■ Exercise
Please filter the entries for the word "Mercedes" and copy every line that has it.

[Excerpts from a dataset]
[Start of Attachment]
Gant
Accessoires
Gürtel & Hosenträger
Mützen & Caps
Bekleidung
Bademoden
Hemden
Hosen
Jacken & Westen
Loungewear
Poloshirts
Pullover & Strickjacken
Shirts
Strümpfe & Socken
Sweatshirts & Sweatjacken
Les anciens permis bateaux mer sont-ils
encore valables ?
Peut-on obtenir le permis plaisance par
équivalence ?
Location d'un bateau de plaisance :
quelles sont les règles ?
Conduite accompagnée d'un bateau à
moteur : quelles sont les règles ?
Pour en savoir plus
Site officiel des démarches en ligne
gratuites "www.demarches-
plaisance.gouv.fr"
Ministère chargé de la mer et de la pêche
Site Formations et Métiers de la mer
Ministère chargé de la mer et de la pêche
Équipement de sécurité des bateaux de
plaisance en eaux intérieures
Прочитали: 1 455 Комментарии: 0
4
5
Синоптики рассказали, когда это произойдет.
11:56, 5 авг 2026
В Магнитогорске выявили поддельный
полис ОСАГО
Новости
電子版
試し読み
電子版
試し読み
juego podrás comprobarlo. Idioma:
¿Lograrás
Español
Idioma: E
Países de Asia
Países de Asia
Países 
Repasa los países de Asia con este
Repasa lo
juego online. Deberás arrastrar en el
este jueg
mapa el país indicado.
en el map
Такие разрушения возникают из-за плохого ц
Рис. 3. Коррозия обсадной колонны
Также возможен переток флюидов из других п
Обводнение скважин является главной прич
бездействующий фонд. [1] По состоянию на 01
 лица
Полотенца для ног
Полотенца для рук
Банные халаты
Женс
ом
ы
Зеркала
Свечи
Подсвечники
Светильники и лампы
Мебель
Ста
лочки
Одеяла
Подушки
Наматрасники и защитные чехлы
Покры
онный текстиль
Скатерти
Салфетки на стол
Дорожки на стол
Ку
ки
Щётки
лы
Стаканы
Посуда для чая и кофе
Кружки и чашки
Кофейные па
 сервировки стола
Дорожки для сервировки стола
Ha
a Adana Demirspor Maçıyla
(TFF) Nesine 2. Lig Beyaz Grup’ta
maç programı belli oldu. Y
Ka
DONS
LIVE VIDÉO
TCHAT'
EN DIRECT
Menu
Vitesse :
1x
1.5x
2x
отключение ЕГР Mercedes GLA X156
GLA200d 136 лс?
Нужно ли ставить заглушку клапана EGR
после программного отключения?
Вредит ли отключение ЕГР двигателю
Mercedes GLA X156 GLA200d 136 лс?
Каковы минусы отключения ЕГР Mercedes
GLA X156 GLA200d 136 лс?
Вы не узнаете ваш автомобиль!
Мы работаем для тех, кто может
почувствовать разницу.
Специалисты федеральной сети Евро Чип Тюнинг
[End of Attachment]
■ Answer to the problem
отключение ЕГР Mercedes GLA X156
Mercedes GLA X156 GLA200d 136 лс?
Каковы минусы отключения ЕГР Mercedes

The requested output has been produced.